Experiential AI, which uses human-guided algorithms to solve real world problems, can help insurers integrate AI into existing technology for faster, more accurate data quality, privacy, and infrastructure compatibility. This means marrying theory with practice to align companies with growing regulatory frameworks and responsible AI practices, leveraging new technologies, answering questions, providing oversight, and sharing industry standards to innovate responsibly as the industry grows. Today, insurers should also be using AI natural language processing to ensure compliance by filtering alerts about ever-changing rules and regulations of AI itself—from new proposals for federal regulations to a regional law that passed in New York City last fall restricting the use of AI in employment decisions.

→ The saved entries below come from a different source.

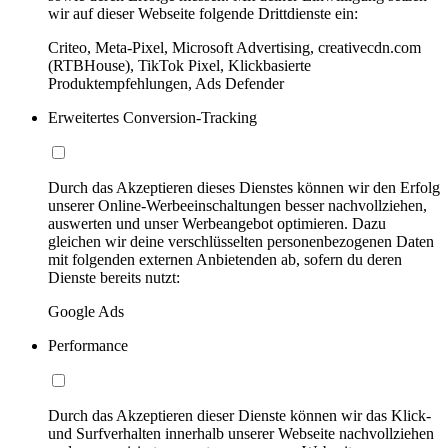
wir auf dieser Webseite folgende Drittdienste ein:
Criteo, Meta-Pixel, Microsoft Advertising, creativecdn.com
(RTBHouse), TikTok Pixel, Klickbasierte
Produktempfehlungen, Ads Defender
Erweitertes Conversion-Tracking
Durch das Akzeptieren dieses Dienstes können wir den Erfolg
unserer Online-Werbeeinschaltungen besser nachvollziehen,
auswerten und unser Werbeangebot optimieren. Dazu
gleichen wir deine verschlüsselten personenbezogenen Daten
mit folgenden externen Anbietenden ab, sofern du deren
Dienste bereits nutzt:
Google Ads
Performance
Durch das Akzeptieren dieser Dienste können wir das Klick-
und Surfverhalten innerhalb unserer Webseite nachvollziehen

Insurance meets experiential AI
While most insurance companies still face obstacles of siloed customer data between departments, leading to unproductive and costly mistakes, the industry should be moving toward experiential AI. Every siloed department, from fraud detection in claims processing to underwriting, distribution, pricing, cybersecurity, and customer service, stands to benefit from meaningful human-centric experiential AI to assess risk faster, automate workflows, assign human tasks, and enhance the customer experience. MarketWatch predicts the AI insurance market will grow steadily between 2021 and 2027, so it’s only a matter of time before customers expect this kind of service.
AI in insurance will impact millions across the globe, so it’s paramount that insurers minimize harmful pitfalls like data breaches, ransomware attacks, and biases by working continuously to implement algorithms responsibly. That means checking for biases, ensuring feedback between users and the machine, and avoiding non-interpretable output, known in AI as a black box, through the transparency of data so insurers understand why machines make the decisions they do.